Mike Siggins reviewed Sky Galleons of Mars for Games International magazine, and gave it 4 stars out of 5, and stated that "Overall, I enjoyed Sky Galleons and found the system fresh, quick and fun to play. As we are promised true sailing ships, ether flyers and even a set of land action rules in the future, I am looking forward to the next release with interest."
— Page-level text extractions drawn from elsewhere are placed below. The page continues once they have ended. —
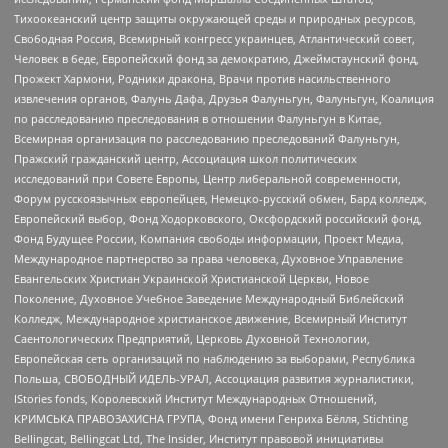
Тихоокеанский центр защиты окружающей среды и природных ресурсов,
Свободная Россия, Всемирный конгресс украинцев, Атлантический совет,
Человек в беде, Европейский фонд за демократию, Джеймстаунский фонд,
Прожект Хармони, Родники дракона, Врачи против насильственного
извлечения органов, Фалунь Дафа, Друзья Фалуньгун, Фалуньгун, Коалиция
по расследованию преследования в отношении Фалуньгун в Китае,
Всемирная организация по расследованию преследований Фалуньгун,
Пражский гражданский центр, Ассоциация школ политических
исследований при Совете Европы, Центр либеральной современности,
Форум русскоязычных европейцев, Немецко-русский обмен, Бард колледж,
Европейский выбор, Фонд Ходорковского, Оксфордский российский фонд,
Фонд Будущее России, Компания свободы информации, Проект Медиа,
Международное партнерство за права человека, Духовное Управление
Евангельских Христиан Украинской Христианской Церкви, Новое
Поколение, Духовное Учебное Заведение Международный Библейский
Колледж, Международное христианское движение, Всемирный Институт
Саентологических Предприятий, Церковь Духовной Технологии,
Европейская сеть организаций по наблюдению за выборами, Республика
Польша, СВОБОДНЫЙ ИДЕЛЬ-УРАЛ, Ассоциация развития журналистики,
IStories fonds, Королевский Институт Международных Отношений,
КРИМСЬКА ПРАВОЗАХИСНА ГРУПА, Фонд имени Генриха Бёлля, Stichting
Bellingcat, Bellingcat Ltd, The Insider, Институт правовой инициативы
The game won Origins Awards for Best Fantasy or Science Fiction Boardgame of 1988 and Best Graphic Presentation of a Boardgame of 1988.

==Reviews==
- Isaac Asimov's Science Fiction Magazine v13 n9 (1989 09)
- Best Games of 1988 in Games #94
- Casus Belli #50

==Supplements==
===Cloudships & Gunboats===

Cloudships & Gunboats is a 1989 role-playing game supplement published by GDW for Space: 1889. Cloudships & Gunboats is a boxed supplement that deals with flying ships, containing a rule booklet that contains additional, optional rules for aerial combat, expanded ship design rules, and information on several ships from the Earth and Mars; also included are deck plans for the ships, a book of record forms for the ships, and 60 cardboard characters. Cloudships & Gunboats was reviewed in Space Gamer/Fantasy Gamer No. 88. The reviewer commented that "Cloudships & Gunboats is a nicely done supplement but it is not a necessity in the game. The deck plans and ship designs are the only real reason to buy this module. Cloudships & Gunboats contains a lot of flash, but very little substance."